The input data isn’t sanitized and looks like it might have some issues at the start. The indicators also need a row to calculate delta. The features of interest are the AD_Line, and VOLD_Ratio.

  • AD Line: A rising AD Line suggests broad market strength, while a falling AD Line indicates weakness.
  • UVOL vs DVOL: When UVOL consistently exceeds DVOL, it suggests bullish sentiment, and vice versa.
  • VOLD: Positive VOLD indicates more volume in advancing stocks, suggesting bullish pressure.
  • VOLD Ratio: A ratio above 1 indicates more volume in advancing stocks than declining stocks.

Potential Applications

  1. Trend Confirmation: Use these indicators to confirm the strength of market trends.
  2. Divergence Analysis: Look for divergences between price action and market breadth indicators for potential reversals.
  3. Overbought/Oversold Conditions: Extreme readings in these indicators can signal overbought or oversold conditions.
  4. Sector Rotation: Apply this script to sector ETFs to identify sector rotation trends.

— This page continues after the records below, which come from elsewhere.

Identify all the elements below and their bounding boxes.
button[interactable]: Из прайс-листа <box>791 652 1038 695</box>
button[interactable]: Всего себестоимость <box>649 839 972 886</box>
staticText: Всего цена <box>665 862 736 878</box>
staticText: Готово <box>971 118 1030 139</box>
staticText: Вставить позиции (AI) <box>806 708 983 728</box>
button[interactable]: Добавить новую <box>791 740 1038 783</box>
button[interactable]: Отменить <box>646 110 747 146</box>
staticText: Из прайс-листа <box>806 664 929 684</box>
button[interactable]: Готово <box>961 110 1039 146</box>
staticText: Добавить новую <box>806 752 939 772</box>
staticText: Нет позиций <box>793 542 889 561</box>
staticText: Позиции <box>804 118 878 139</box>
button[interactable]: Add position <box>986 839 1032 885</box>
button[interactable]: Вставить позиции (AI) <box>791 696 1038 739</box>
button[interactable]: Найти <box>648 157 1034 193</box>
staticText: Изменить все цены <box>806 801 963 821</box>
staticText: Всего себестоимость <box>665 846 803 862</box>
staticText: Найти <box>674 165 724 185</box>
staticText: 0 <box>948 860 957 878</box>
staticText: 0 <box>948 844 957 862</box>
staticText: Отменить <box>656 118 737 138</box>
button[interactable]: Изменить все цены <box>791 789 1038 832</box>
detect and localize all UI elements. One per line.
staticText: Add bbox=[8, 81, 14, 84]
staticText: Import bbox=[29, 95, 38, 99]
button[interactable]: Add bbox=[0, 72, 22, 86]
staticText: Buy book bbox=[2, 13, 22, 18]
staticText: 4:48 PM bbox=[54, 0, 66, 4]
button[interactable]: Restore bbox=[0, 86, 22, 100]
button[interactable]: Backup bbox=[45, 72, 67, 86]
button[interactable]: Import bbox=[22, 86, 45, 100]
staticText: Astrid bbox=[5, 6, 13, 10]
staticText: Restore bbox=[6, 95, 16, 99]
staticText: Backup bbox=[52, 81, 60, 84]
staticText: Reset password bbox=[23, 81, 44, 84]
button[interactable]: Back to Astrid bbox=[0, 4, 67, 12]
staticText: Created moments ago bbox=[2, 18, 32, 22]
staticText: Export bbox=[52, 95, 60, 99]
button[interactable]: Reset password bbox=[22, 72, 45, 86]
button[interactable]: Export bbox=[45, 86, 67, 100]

Limitations and Considerations

  • The script relies on free data from Yahoo Finance, which may have limitations in terms of data accuracy and timeliness.
  • Processing 500 stocks can be time-consuming and may require handling of rate limits.
  • These indicators should be used in conjunction with other technical and fundamental analysis tools for best results.

Conclusion

This Python script provides a powerful tool for retail traders and quants to gain insights into market breadth. By calculating these indicators in real-time, you can stay ahead of the curve and make more informed trading decisions. Remember, successful trading is about having an edge, and understanding market breadth can be that edge in your trading arsenal.

Happy trading, and may the market breadth be with you!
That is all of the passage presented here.